The Government should do more to encourage the creation of sexual assault referral centres. Those are usually adjacent to hospitals. The units are run by specialists for the benefit solely of the victims of sexual assault. A woman can go there with the police, or on her own, or she can phone and be brought to it. She is treated as a patient rather than a witness. No decisions are forced on her and no detailed statements are taken; just enough to allow the relevant health checks. She is encouraged to give samples in case she wants to prosecute, but with no obligation to make the decision to do so then.
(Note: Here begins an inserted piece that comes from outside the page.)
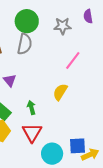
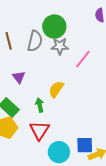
green circle: (27, 21) -> (54, 27), moved
gray star: (63, 26) -> (60, 46), moved
yellow semicircle: (60, 92) -> (56, 89), moved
She is examined by an expert who has the expertise to give evidence about findings, going way beyond that of most forensic medical examiners at police stations who are GPs with generalised experience. Counselling can be arranged. A change of clothes can be arranged. She can be taken home. The police can be brought in the next day to take a statement if that is what she wants. It will, of course, be a specialist-trained officer who liaises with the sexual assault referral centre.

SARCs offer the best kind of support. One in every major urban centre would reduce the drop-out rate significantly and enhance the impact of the changes in the law. At the moment, however, there are only six sexual assault referral centres in the country, so in many areas such as mine on Teesside, complainants cannot receive the support that such resources can supply.

Cleveland police—my local force—and I are organising a conference of stakeholders for September in order to consider creating a Teesside SARC. That requires input not only from the police, because such centres aid detection, but from health trusts, because the after-effects of rape are a major health issue. Most of all, there is a need for finance or a definite prioritising by the Home Office of police and health funding. Not a large amount of money is needed to run a centre. REACH, the excellent centre in Newcastle upon Tyne, runs on about £250,000 a year.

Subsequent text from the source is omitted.